## Task description
Could you output the whole listing exactly as it stands, minus any images?

## Data for this task
..........

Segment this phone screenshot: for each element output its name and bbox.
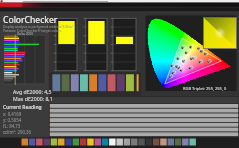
- staticText: fL: 84,73: [3, 123, 21, 129]
- staticText: Max dE2000: 8,1: [13, 95, 53, 102]
- staticText: Current Reading: [3, 104, 42, 111]
- staticText: ColorChecker: [3, 14, 58, 26]
- staticText: x: 0,4169: [3, 111, 22, 117]
- staticText: y: 0,5054: [3, 117, 22, 123]
- staticText: Pantone ColorChecker® target colors.: [3, 28, 62, 32]
- staticText: cd/m²: 290,36: [3, 129, 32, 135]
- button[interactable]: CalMAN ColorChecker analysis: [0, 0, 239, 148]
- staticText: Avg dE2000: 4,5: [13, 88, 52, 95]
- staticText: Delta 2000: [17, 32, 34, 36]
- staticText: RGB Triplet: 255, 255, 0: [183, 86, 227, 91]
- staticText: Display analysis is performed with the X…: [3, 24, 73, 28]
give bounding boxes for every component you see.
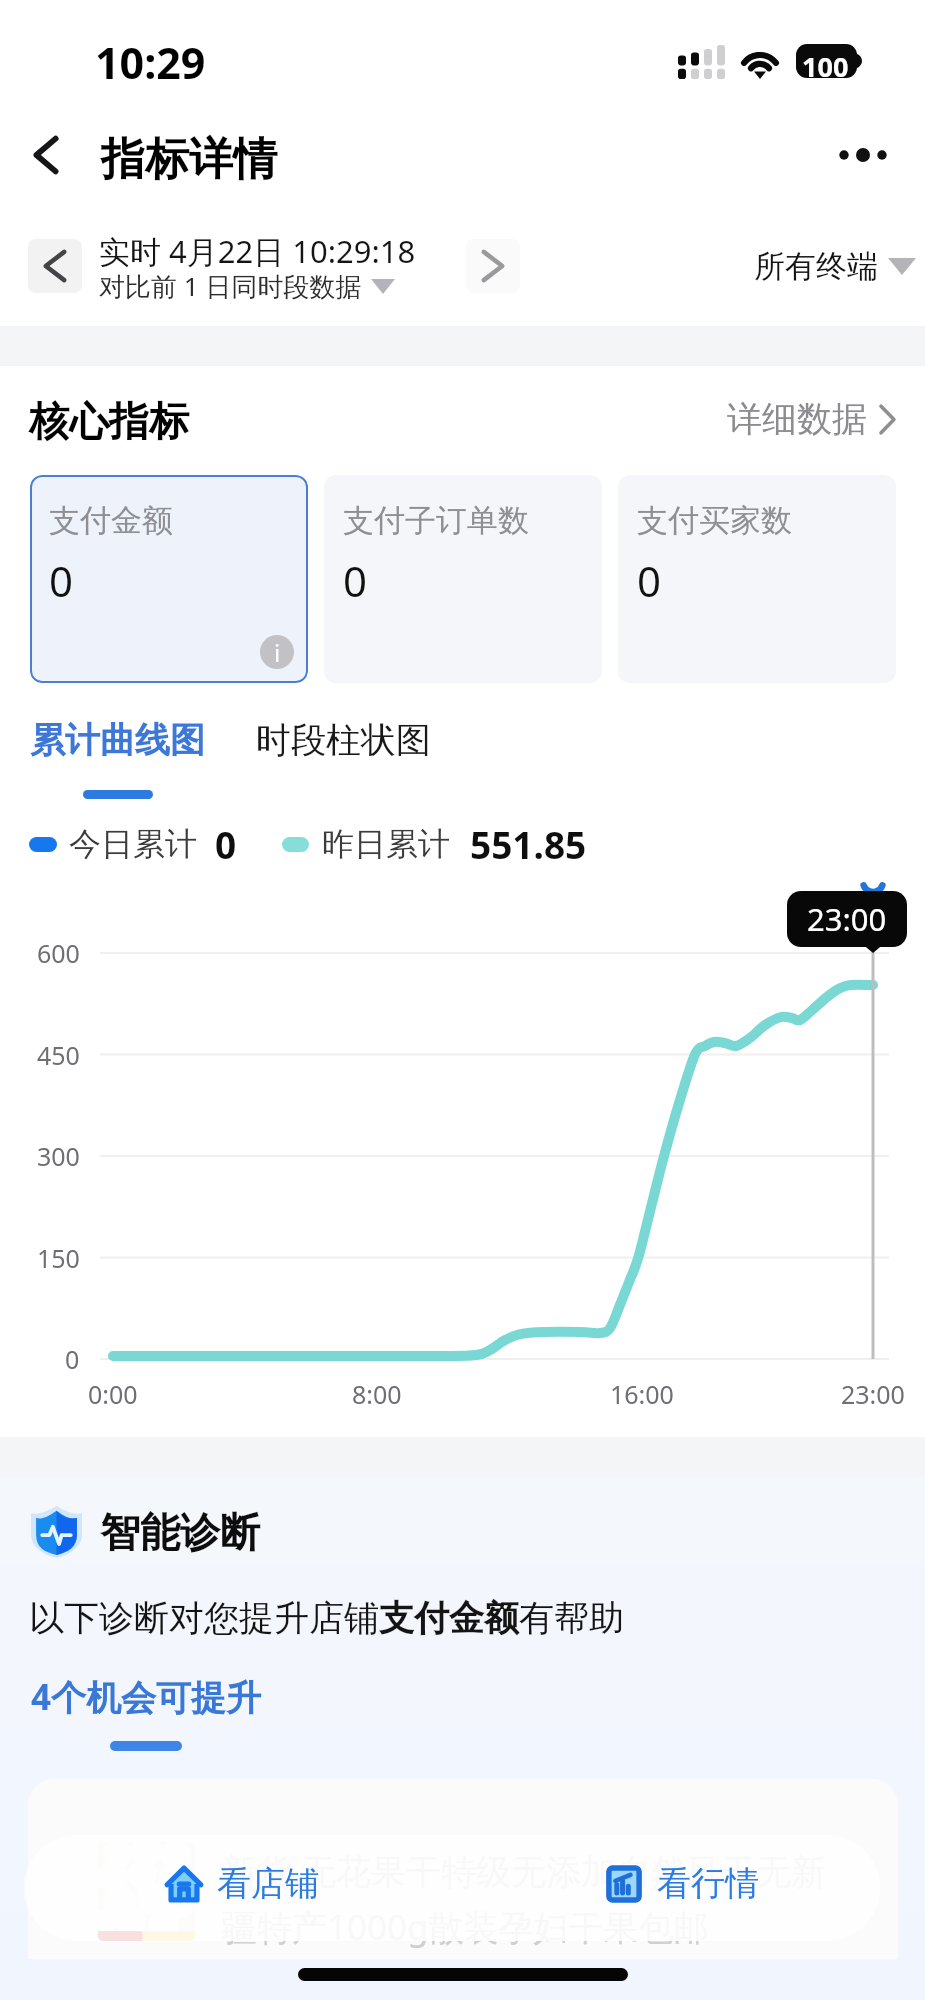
staticText: 指标详情 [101,132,277,187]
staticText: 核心指标 [29,396,189,446]
button[interactable]: Next period [466,239,520,293]
staticText: 10:29 [95,33,206,92]
button[interactable]: 支付金额 [30,475,308,683]
button[interactable]: Back [13,122,79,188]
staticText: 23:00 [841,1377,905,1411]
staticText: 0 [65,1342,80,1376]
button[interactable]: 累计曲线图 [30,718,205,762]
button[interactable]: 看行情 [606,1862,759,1905]
button[interactable]: 支付子订单数 [324,475,602,683]
staticText: 新货 无花果干特级无添加自然风干无新 [222,1847,827,1895]
staticText: 累计曲线图 [30,718,205,762]
staticText: 支付子订单数 [343,501,529,540]
button[interactable]: 详细数据 [727,397,896,441]
button[interactable]: 看店铺 [166,1862,319,1905]
button[interactable]: 支付买家数 [618,475,896,683]
staticText: 150 [37,1241,80,1275]
staticText: 8:00 [352,1377,402,1411]
staticText: 0 [215,819,237,869]
staticText: 时段柱状图 [256,718,431,762]
staticText: 0 [637,552,662,609]
staticText: 0 [343,552,368,609]
staticText: 551.85 [470,819,587,869]
staticText: 0:00 [88,1377,138,1411]
staticText: 昨日累计 [322,824,450,864]
staticText: 支付买家数 [637,501,792,540]
staticText: 16:00 [610,1377,674,1411]
staticText: 所有终端 [754,247,878,286]
staticText: 今日累计 [69,824,197,864]
staticText: 23:00 [807,898,887,940]
staticText: 详细数据 [727,397,867,441]
staticText: 以下诊断对您提升店铺支付金额有帮助 [29,1596,624,1640]
staticText: 450 [37,1038,80,1072]
button[interactable]: 所有终端 [754,247,916,286]
staticText: 100 [802,48,849,85]
staticText: 智能诊断 [100,1507,260,1557]
staticText: 疆特产1000g散装孕妇干果包邮 [222,1903,709,1951]
staticText: i [274,636,281,669]
staticText: 看行情 [657,1862,759,1905]
staticText: 300 [37,1139,80,1173]
button[interactable]: 时段柱状图 [256,718,431,762]
button[interactable]: Previous period [28,239,82,293]
staticText: 支付金额 [49,501,173,540]
button[interactable]: More options [831,117,907,193]
button[interactable]: 对比前 1 日同时段数据 [99,268,395,304]
staticText: 对比前 1 日同时段数据 [99,268,362,304]
button[interactable]: 4个机会可提升 [31,1673,262,1721]
staticText: 实时 4月22日 10:29:18 [99,230,416,272]
staticText: 600 [37,936,80,970]
staticText: 0 [49,552,74,609]
staticText: 看店铺 [217,1862,319,1905]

..........

## Task result
Segment this phone screenshot: for each element output its name and bbox.
- staticText: fL: 84,73: [3, 123, 21, 129]
- staticText: Max dE2000: 8,1: [13, 95, 53, 102]
- staticText: Current Reading: [3, 104, 42, 111]
- staticText: ColorChecker: [3, 14, 58, 26]
- staticText: x: 0,4169: [3, 111, 22, 117]
- staticText: y: 0,5054: [3, 117, 22, 123]
- staticText: Pantone ColorChecker® target colors.: [3, 28, 62, 32]
- staticText: cd/m²: 290,36: [3, 129, 32, 135]
- button[interactable]: CalMAN ColorChecker analysis: [0, 0, 239, 148]
- staticText: Avg dE2000: 4,5: [13, 88, 52, 95]
- staticText: Delta 2000: [17, 32, 34, 36]
- staticText: RGB Triplet: 255, 255, 0: [183, 86, 227, 91]
- staticText: Display analysis is performed with the X…: [3, 24, 73, 28]
give bounding boxes for every component you see.
staticText: 指标详情 [101,132,277,187]
staticText: 核心指标 [29,396,189,446]
button[interactable]: Next period [466,239,520,293]
staticText: 10:29 [95,33,206,92]
button[interactable]: 支付金额 [30,475,308,683]
button[interactable]: Back [13,122,79,188]
staticText: 23:00 [841,1377,905,1411]
staticText: 0 [65,1342,80,1376]
button[interactable]: 累计曲线图 [30,718,205,762]
button[interactable]: 看行情 [606,1862,759,1905]
button[interactable]: 支付子订单数 [324,475,602,683]
staticText: 新货 无花果干特级无添加自然风干无新 [222,1847,827,1895]
staticText: 累计曲线图 [30,718,205,762]
staticText: 支付子订单数 [343,501,529,540]
button[interactable]: 详细数据 [727,397,896,441]
button[interactable]: 看店铺 [166,1862,319,1905]
button[interactable]: 支付买家数 [618,475,896,683]
staticText: 150 [37,1241,80,1275]
staticText: 8:00 [352,1377,402,1411]
staticText: 0 [215,819,237,869]
staticText: 时段柱状图 [256,718,431,762]
staticText: 0 [637,552,662,609]
staticText: 0 [343,552,368,609]
staticText: 551.85 [470,819,587,869]
staticText: 0:00 [88,1377,138,1411]
staticText: 昨日累计 [322,824,450,864]
staticText: 支付买家数 [637,501,792,540]
staticText: 16:00 [610,1377,674,1411]
staticText: 所有终端 [754,247,878,286]
staticText: 今日累计 [69,824,197,864]
staticText: 23:00 [807,898,887,940]
staticText: 详细数据 [727,397,867,441]
staticText: 以下诊断对您提升店铺支付金额有帮助 [29,1596,624,1640]
staticText: 450 [37,1038,80,1072]
button[interactable]: 所有终端 [754,247,916,286]
staticText: 100 [802,48,849,85]
staticText: 智能诊断 [100,1507,260,1557]
staticText: 疆特产1000g散装孕妇干果包邮 [222,1903,709,1951]
staticText: i [274,636,281,669]
staticText: 看行情 [657,1862,759,1905]
staticText: 300 [37,1139,80,1173]
button[interactable]: 时段柱状图 [256,718,431,762]
button[interactable]: Previous period [28,239,82,293]
staticText: 支付金额 [49,501,173,540]
button[interactable]: More options [831,117,907,193]
button[interactable]: 对比前 1 日同时段数据 [99,268,395,304]
staticText: 对比前 1 日同时段数据 [99,268,362,304]
button[interactable]: 4个机会可提升 [31,1673,262,1721]
staticText: 实时 4月22日 10:29:18 [99,230,416,272]
staticText: 600 [37,936,80,970]
staticText: 0 [49,552,74,609]
staticText: 看店铺 [217,1862,319,1905]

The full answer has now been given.